(Beginning of Extracted records)

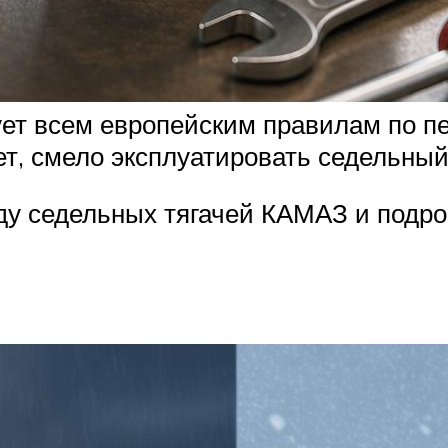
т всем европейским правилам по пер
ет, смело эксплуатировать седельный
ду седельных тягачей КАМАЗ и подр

(End of Extracted records)
(Beginning of Extracted records)

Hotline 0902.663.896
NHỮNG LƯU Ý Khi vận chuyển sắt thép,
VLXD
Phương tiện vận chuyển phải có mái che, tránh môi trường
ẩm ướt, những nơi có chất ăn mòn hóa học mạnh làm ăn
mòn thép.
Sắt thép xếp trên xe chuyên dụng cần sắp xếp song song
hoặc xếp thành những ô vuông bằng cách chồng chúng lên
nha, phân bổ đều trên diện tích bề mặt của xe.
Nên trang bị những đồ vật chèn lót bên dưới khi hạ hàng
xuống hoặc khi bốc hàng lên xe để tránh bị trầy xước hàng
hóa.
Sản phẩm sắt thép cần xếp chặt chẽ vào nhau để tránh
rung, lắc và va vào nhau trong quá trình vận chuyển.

(End of Extracted records)

**About this exercise**
Scan the listing and report each line where the word "trên" shows up.

**Your response**
Sắt thép xếp trên xe chuyên dụng cần sắp xếp song song
nha, phân bổ đều trên diện tích bề mặt của xe.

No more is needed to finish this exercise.